William F. Buckley is dead at 82. I had just hung up the conference call with Seoul when I saw the scrolling words across the bottom of my web browser.

It took me aback. I had not thought of him lately, though it was his intellect that formed the basis of the Republican Revolution, the one that is about to be overthrown by the golden Liberal from Illinois.

It is not a great leap, I think, to argue that it is Buckley brought us to this, since his ideas were distilled in crisis, focused through the prism of idealism, and ultimately squandered in ineptitude.

The best time to talk to Korea was cocktail hour here on the eastern coast of North America. Mr. Buckley liked his wine, and I was hankering for that or something stronger, based on the complicated business in Seoul. It struck me that the controversy there was getting me roped into another battle across the Date Line. It is always a complicated thing. President Johnson never got it right when he tried to direct the Vietnam War from the Oval Office.

The problems in lining up a decent strategy start with the clock. In this case, there were participants here, and some in Colorado; the Texas voice with the booming accent had decamped over the course of the week and joined a cell in Hawaii; some of the management had arrived to set up a command post in Seoul.

Harry Truman did not have this problem with Korea. He let General McArthur run things until the situation got out of hand, and fired him. President Johnson was so impressed with new technology that he tried to manage the conflict in Southeast Asia from here, imposing day on night.

Asia is long pole in the tent, of course, whether it is war or business. As I write, it is nine at night in Seoul, coming up on tomorrow shortly, and two in the morning in Honolulu. I have a little stack of issues, and an interview with some government folks to get through before we can talk to Asia again tonight. Then we are in the weekend for them, and a wasted Friday here.

I hate wasted days.

So did Mr. Buckley. The angry young man from Yale had paced me over the course of my life, mellowing a bit as he went, but still the ideological center of the American Right. He wrote “God and Man at Yale” when I was an infant, and founded the National Review when I was getting ready for Kindergarten.

His rhetorical flourishes, combined a penchant for free-market economics and fierce anti-communism was a tonic that inspired the Young Americans for Freedom, who with the fringe of the John Birch Society, begat Barry Goldwater.

The pivot of American politics, as I understand it, was the Voting Rights Act of 1965.

On the distant side of that year is the Solid South, rigidly Democrat and implacably hostile to the Federal Government that had crushed the Confederacy, and devoted to the notion of States Rights as a defense against Washington.

The murder of a sitting President in Texas, and the elevation of a Texan to the levers of power was part of critical mass that built over the killings of voting-rights activists in Philadelphia, Mississippi. IN March of 1965, the Alabama State Patrol attacked peaceful marchers crossing the Edmund Pettus Bridge in Selma.

President Johnson convinced the Democratic leadership in Congress to over-rule the powerful Southern legislators to enact an effective Federal voting rights bill.

Hearings began late that Spring and continued through the summer.
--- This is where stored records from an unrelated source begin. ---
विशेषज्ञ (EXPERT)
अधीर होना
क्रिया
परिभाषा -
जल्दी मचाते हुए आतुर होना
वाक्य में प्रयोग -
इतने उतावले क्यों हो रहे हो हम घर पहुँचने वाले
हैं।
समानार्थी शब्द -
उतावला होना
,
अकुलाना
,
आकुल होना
I remember Senator Goldwater stepping forward, saying the Bill was admirable in intent, but clearly unconstitutional. Buckley agreed, a civilized man who feared that one evil would not be remedied, but only replaced by another.

We now recall Barry with a certain fondness, since over the course of his life he demonstrated that his commitment was truly to the liberty of the individual, but in the moment he became the standard-bearer for all that was ugly in that decade.
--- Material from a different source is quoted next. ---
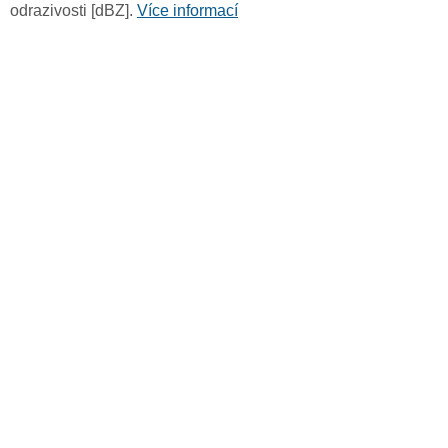
odrazivosti [dBZ].
Více informací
The American people trounced him at the polls in the last election in which President Johnson chose to participate. That defeat begat the Southern Strategy of the Republicans, and the bizarre migration of the Party of Lincoln to become the Southern part of reaction, a hijacking that must have borne considerable irony to the erudite Mr. Buckley.

I never read his magazine, and like Goldwater, he was true to his principles all his life. I did see his television shows occasionally, marveling at his repudiation of the conventional wisdom that guided us through the end of the sixties, and the end of Vietnam and Richard Nixon, and eventually into the Age of Reagan, now regarded as the patron saint of conservatism.
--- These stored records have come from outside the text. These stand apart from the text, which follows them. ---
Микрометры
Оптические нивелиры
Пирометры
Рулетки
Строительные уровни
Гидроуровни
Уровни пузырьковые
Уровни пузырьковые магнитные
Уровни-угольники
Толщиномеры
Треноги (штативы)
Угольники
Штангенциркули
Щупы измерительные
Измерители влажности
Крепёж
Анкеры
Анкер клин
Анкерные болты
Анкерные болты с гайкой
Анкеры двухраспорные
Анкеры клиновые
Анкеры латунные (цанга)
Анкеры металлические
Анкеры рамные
I will never forget his animated tongue, parodied as that that of a sibilant lizard, slithering as he skewered his intellectual rivals.

Americans tend to be resistant to change, until things get so pent up and so wrong that things must be changed. We tend to lurch into these things. There has been a remarkable amount of dialogue about the 1960s in this election, since John McCain and Hillary Clinton represent the archetypes of that generation.

I think the election will show that most people are about fed up with that.

It is so over. If there is a lack of rigor or intellectual discussion of where we are going, at least we have hope.

We are going to have to deal with the coming lurch to the left without the sibilant commentary of Mr. Buckley.

I'll miss him. He understood a good joke.